TASK STATEMENT: Whenever the word "Hotel" turns up in a line of the data below, copy that line.
*** Opening of RAW DATA ***
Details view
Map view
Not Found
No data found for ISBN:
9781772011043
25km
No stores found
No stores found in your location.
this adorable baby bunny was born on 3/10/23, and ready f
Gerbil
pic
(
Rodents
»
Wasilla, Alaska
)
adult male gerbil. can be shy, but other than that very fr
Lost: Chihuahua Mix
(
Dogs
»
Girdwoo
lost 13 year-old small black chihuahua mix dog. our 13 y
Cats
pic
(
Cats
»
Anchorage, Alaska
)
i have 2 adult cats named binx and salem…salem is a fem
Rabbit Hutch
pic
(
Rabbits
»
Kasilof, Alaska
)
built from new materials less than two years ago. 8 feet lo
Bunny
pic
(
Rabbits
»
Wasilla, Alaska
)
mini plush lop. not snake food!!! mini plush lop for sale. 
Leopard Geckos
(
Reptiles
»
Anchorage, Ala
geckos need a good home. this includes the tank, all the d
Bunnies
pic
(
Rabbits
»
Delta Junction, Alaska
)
*** Close of RAW DATA ***
*** Opening of RAW DATA ***
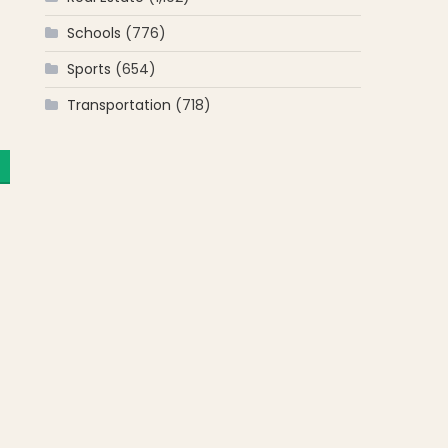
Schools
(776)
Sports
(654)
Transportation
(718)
*** Close of RAW DATA ***
*** Opening of RAW DATA ***
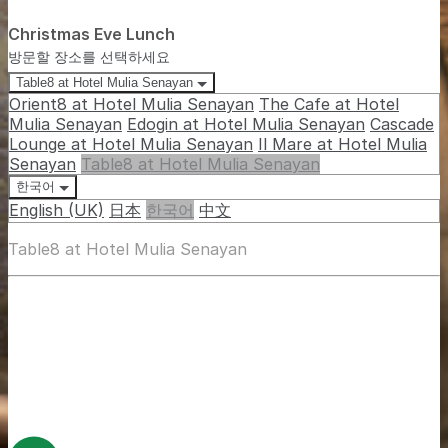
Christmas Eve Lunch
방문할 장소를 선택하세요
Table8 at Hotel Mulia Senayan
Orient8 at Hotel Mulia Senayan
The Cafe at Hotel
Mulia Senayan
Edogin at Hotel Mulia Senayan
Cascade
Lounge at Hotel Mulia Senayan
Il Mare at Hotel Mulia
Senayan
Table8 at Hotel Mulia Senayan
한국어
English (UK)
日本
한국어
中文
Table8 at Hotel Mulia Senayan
*** Close of RAW DATA ***
EXERCISE ANSWER:
Table8 at Hotel Mulia Senayan
Orient8 at Hotel Mulia Senayan
The Cafe at Hotel
Edogin at Hotel Mulia Senayan
Lounge at Hotel Mulia Senayan
Il Mare at Hotel Mulia
Table8 at Hotel Mulia Senayan
Table8 at Hotel Mulia Senayan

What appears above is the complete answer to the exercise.